■ Work to be completed
Look through the data that follows and work out how many lines contain the string "света". Nothing but that number should be given.
== == ==
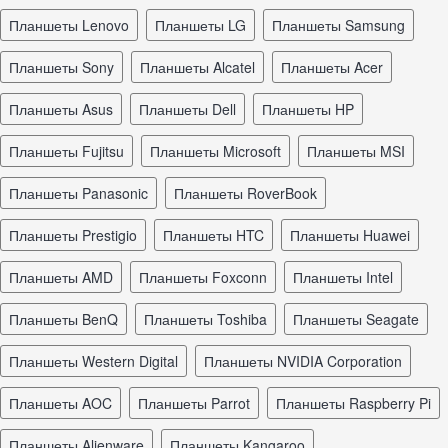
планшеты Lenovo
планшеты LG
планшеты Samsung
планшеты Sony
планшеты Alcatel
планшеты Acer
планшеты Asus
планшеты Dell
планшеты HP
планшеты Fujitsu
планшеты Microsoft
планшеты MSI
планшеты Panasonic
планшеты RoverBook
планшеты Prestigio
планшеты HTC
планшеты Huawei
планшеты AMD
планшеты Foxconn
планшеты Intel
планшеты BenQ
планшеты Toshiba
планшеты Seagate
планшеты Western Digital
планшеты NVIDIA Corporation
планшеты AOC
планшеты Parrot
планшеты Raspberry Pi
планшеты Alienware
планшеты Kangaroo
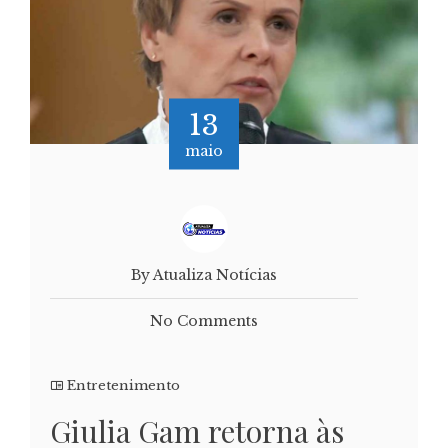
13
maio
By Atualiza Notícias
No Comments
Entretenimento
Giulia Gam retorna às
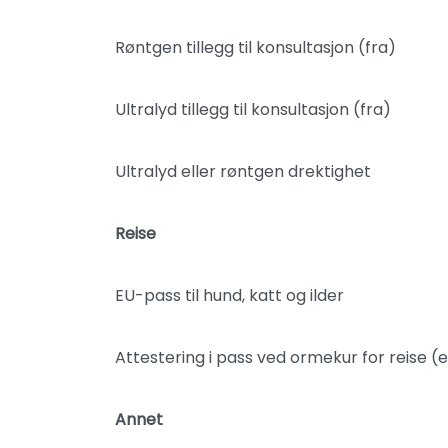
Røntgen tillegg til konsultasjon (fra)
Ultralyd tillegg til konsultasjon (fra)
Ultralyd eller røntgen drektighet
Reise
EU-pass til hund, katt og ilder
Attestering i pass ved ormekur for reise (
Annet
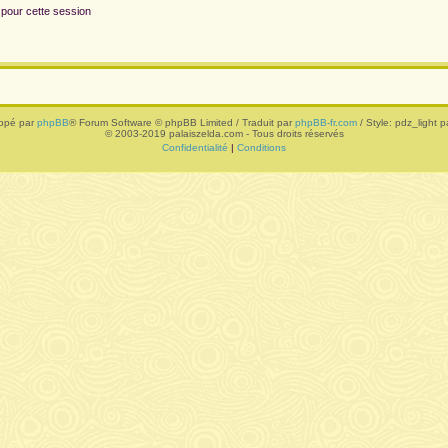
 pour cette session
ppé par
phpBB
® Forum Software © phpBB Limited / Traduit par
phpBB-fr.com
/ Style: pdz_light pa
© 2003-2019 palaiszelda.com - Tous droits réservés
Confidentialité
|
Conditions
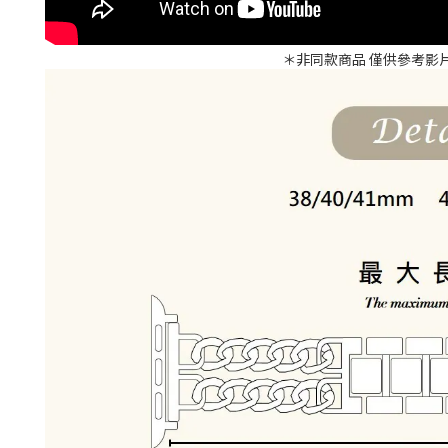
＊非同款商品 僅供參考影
== == ==
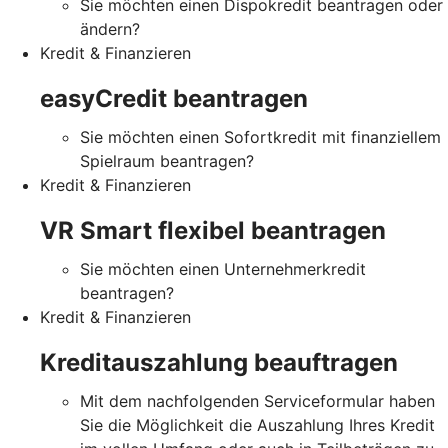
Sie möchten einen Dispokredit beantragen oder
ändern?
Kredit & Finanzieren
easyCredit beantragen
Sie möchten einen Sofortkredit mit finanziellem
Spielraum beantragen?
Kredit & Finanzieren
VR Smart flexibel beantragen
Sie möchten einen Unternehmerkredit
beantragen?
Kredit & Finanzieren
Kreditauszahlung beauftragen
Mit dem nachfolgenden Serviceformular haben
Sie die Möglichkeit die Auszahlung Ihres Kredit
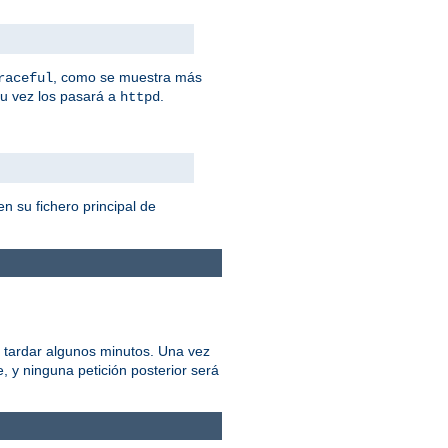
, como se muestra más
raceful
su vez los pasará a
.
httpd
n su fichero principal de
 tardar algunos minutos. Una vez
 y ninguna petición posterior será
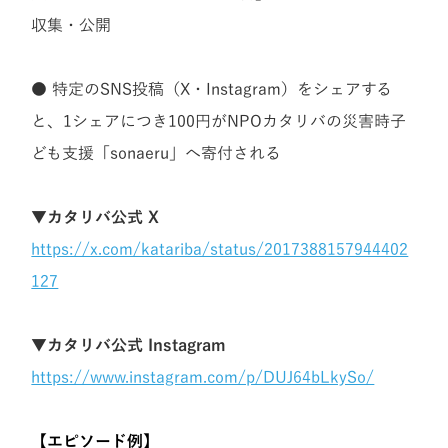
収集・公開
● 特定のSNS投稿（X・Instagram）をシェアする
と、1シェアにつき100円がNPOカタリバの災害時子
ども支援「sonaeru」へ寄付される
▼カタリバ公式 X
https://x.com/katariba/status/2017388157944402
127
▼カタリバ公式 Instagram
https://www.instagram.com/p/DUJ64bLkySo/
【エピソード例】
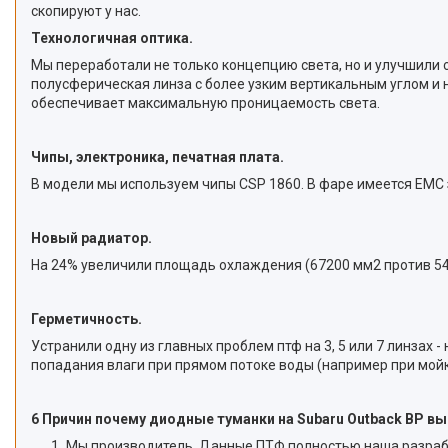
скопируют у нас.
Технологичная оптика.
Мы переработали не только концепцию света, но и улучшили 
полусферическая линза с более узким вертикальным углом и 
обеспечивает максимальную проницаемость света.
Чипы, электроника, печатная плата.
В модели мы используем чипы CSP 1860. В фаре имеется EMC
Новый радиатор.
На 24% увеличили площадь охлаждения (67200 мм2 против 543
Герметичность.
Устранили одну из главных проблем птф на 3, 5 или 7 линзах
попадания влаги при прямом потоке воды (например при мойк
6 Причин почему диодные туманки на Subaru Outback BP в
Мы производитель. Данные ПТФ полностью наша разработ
== == ==
■ Response to this task
2